* [Exercise] In these records, how many lines contain "history"? Please reply with the number only.

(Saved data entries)

^^^^

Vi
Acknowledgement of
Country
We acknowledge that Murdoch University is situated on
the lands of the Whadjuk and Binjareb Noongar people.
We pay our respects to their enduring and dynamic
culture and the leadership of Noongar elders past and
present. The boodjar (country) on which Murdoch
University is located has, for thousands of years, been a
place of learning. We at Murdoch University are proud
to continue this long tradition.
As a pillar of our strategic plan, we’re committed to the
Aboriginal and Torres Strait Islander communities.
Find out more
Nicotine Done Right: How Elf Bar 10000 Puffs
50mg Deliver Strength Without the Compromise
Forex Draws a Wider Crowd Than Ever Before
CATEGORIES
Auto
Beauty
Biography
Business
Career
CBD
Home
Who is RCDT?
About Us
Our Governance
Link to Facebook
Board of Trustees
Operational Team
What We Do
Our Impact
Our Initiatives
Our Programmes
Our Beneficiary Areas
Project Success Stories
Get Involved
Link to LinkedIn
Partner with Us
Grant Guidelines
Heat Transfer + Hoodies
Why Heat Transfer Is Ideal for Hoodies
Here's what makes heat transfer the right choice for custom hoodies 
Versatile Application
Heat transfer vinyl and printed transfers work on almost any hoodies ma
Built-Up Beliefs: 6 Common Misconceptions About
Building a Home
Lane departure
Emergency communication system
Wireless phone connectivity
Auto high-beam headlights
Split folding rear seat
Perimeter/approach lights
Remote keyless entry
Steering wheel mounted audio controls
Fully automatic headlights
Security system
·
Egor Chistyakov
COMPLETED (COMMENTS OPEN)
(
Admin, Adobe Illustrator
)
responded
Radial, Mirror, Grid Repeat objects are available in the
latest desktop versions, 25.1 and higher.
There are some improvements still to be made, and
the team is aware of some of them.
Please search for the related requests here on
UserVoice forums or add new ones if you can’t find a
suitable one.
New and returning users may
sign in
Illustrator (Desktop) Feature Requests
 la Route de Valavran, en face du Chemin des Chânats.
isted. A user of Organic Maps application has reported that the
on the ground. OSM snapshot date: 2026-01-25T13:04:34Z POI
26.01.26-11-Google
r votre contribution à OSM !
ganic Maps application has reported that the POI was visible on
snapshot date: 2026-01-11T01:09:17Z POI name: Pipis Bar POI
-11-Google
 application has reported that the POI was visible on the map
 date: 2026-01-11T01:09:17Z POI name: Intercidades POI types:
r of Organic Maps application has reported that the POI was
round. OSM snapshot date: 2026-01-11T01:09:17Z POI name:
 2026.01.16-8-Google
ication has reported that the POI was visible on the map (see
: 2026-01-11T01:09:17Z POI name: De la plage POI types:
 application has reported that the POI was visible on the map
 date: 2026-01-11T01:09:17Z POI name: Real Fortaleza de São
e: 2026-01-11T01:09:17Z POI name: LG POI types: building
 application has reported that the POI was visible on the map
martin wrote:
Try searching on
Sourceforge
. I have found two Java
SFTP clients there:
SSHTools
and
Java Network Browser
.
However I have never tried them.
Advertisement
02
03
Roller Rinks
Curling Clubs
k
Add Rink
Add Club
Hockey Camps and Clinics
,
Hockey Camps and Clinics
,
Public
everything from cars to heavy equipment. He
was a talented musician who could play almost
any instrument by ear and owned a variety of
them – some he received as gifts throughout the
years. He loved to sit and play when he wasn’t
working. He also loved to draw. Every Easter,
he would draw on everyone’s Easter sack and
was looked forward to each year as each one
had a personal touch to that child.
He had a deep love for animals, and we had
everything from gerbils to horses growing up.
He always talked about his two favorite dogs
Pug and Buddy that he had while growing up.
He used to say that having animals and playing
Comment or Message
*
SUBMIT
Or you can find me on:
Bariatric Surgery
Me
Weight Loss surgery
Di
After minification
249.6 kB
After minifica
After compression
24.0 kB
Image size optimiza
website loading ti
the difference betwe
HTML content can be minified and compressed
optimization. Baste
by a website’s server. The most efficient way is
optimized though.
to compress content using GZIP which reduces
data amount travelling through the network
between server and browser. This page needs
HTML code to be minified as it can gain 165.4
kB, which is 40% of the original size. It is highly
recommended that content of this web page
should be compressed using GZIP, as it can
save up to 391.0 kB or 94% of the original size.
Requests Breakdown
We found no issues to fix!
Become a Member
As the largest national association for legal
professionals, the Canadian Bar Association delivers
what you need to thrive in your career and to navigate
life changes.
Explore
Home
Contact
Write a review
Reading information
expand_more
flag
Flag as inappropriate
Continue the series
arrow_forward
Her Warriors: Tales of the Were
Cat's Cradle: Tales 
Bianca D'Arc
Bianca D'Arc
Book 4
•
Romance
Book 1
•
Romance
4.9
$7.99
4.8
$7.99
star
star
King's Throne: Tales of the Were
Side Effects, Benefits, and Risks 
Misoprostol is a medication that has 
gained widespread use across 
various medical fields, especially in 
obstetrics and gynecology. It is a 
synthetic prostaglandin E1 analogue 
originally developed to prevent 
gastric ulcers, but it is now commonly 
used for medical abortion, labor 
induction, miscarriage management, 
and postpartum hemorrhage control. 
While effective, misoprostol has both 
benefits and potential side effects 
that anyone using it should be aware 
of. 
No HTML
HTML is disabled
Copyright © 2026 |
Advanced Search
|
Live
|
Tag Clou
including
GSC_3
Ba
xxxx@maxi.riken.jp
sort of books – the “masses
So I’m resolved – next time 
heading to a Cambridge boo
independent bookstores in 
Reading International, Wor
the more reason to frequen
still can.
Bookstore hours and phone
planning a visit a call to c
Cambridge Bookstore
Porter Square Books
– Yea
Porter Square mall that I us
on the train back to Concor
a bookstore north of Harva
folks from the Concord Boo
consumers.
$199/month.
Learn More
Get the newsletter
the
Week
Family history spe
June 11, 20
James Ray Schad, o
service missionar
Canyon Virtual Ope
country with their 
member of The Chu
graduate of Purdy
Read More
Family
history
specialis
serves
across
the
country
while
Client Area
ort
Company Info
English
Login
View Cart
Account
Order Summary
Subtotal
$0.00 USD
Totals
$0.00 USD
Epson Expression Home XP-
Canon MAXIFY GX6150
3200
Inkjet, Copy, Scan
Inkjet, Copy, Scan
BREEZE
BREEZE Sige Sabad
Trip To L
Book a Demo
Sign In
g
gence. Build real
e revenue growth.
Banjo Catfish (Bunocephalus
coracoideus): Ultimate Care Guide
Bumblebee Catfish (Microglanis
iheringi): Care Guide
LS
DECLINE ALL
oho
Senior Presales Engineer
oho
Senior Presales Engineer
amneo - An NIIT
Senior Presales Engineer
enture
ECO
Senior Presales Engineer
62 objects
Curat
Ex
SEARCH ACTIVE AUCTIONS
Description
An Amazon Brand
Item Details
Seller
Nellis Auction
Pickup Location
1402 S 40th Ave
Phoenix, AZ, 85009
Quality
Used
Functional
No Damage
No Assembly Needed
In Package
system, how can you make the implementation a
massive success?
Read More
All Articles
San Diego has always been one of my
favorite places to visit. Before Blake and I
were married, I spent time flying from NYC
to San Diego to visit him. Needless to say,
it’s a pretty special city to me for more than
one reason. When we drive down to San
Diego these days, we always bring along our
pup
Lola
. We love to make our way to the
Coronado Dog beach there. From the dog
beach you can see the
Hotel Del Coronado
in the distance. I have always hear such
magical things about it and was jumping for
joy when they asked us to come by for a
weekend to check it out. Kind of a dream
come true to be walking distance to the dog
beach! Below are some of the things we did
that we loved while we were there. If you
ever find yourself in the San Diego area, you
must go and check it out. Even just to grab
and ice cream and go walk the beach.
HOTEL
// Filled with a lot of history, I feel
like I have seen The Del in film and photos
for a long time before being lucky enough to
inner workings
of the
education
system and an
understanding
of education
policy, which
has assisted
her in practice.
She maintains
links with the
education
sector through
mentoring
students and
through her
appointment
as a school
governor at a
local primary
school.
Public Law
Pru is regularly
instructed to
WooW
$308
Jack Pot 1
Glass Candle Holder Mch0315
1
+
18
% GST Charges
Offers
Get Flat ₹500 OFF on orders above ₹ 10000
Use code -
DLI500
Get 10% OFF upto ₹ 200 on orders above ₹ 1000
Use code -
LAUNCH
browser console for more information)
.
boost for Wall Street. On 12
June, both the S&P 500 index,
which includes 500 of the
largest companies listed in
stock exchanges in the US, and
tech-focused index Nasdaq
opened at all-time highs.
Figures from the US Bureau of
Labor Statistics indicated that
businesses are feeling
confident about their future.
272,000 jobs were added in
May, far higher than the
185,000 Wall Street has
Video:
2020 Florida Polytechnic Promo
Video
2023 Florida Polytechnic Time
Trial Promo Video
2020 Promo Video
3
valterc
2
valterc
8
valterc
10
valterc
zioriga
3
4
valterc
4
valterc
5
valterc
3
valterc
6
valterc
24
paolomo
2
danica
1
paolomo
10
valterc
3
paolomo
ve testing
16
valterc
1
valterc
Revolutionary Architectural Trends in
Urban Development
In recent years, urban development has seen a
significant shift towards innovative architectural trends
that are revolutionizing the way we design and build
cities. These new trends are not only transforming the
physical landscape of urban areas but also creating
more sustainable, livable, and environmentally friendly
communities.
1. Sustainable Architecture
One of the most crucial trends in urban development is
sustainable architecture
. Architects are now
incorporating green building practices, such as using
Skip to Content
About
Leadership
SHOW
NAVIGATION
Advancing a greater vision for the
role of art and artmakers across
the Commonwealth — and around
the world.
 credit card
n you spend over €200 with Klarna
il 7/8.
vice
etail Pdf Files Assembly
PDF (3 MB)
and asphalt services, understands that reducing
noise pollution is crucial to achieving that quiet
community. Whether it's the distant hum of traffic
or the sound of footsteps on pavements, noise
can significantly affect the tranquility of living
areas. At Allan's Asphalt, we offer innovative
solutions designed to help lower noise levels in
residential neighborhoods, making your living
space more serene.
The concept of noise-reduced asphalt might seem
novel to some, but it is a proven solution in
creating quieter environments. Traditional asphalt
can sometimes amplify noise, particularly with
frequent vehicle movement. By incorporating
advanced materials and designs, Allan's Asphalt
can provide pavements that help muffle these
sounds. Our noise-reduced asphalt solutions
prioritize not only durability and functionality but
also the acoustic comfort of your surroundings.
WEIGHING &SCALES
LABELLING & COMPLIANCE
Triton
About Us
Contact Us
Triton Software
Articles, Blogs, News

^^^^

* [Exercise result] 3